Frost wasn’t just speaking to the students of his own school on June 13, but he was also addressing the students of the Small Learning Communities of Marysville Getchell High School at the Everett Events Center.

The commencement ceremony not only marked the end of both sets of students’ high school careers, but also saw the first class to graduate from Marysville Getchell since its first classes began at the start of the 2010-11 school year.

M-PHS Valedictorians Chelsea Mueller and Kyla Yorkoski offered encouragement and advice to their peers.

“We’ve all been focused on the individual accomplishments of our high school careers, but tonight is about our accomplishments as a group,” said Mueller, who noted that the class of 2011 came from a diversity of backgrounds and grew up in a digital world unlike those of previous generations.

Even as Yorkoski credited her classmates with growing up from “wild teens” into young adults, she acknowledged that they still have so much to learn.

“You’ll never be fully prepared, so all you can do is the best with what you’re given,” Yorkoski said. “No matter what path you take next, you’ve made it this far.”

M-PHS seniors Deana Fuller and Katie Lundi acknowledged the permanence of the changes that they’d all gone through in their speeches.

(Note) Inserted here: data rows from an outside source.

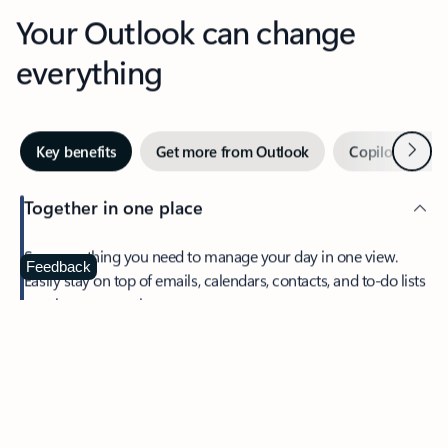
Your Outlook can change
everything
Next
Key benefits
Get more from Outlook
Copilot in Out
Together in one place
See everything you need to manage your day in one view.
Feedback
Easily stay on top of emails, calendars, contacts, and to-do lists
—at home or on the go.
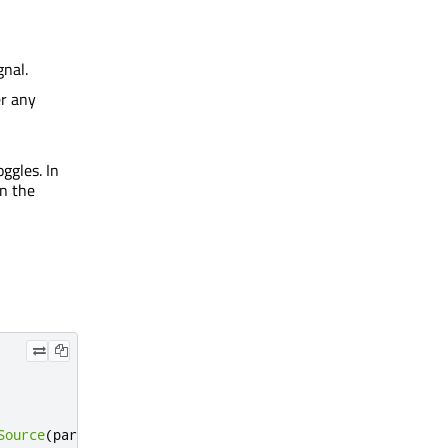
gnal.
er any
ggles. In
on the
Source
(
parent
)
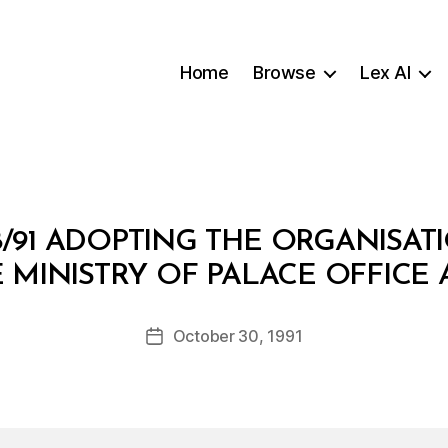
Home
Browse
Lex AI
8/91 ADOPTING THE ORGANISAT
B
 MINISTRY OF PALACE OFFICE 
y
a
Post
October 30, 1991
d
Post
author
m
date
in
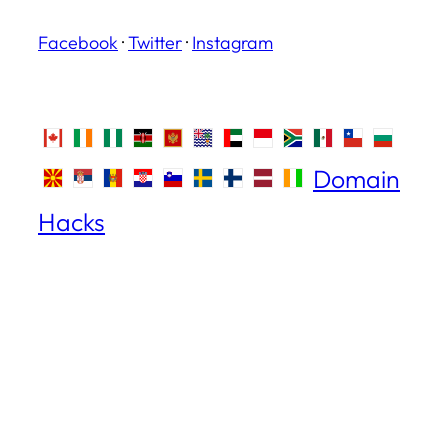
Facebook
·
Twitter
·
Instagram
Domain
Hacks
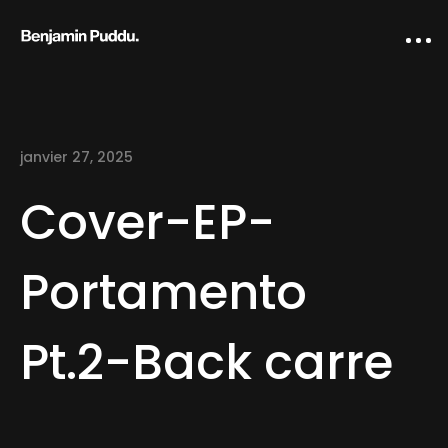
janvier 27, 2025
Cover-EP-
Portamento
Home
Pt.2-Back carre
Creative direction
IA Works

“Now we close the chapter of high school, but unlike the books where you choose your own adventures, we can’t go back and do it differently,” Fuller said. “We can only go on. We can’t live out our parents’ dreams. We have to live out our own dreams, because this is our time.”

Marysville Getchell Class Presidents Erica Foss, of the Bio-Med Academy, and Spencer Wilcoxson, of the School for the Entrepreneur, asserted that their classmates branching out into different career paths as adults is merely a continuation of the process that began in high school.

“You could say we were split up into different schools,” Wilcoxson said. “But it was simply a change, and change is part of life.”

After the ceremony, Taylor Benton was congratulated by his parents and his two older brothers, both of whom also graduated from Marysville.

“He’s my baby,” Rose Benton said. “He’s the last one.”

Taylor is already enrolled in Everett Community College, and is considering going into an engineering career through Boeing.

Tyler Offutt isn’t sure where he’ll be going yet, and expects to take a year off in the meantime. M-PHS was his fourth high school in four years, after two different schools in Colorado and Lakewood High School.

“No matter how tough it gets, you shouldn’t give up on your studies,” he advised younger students.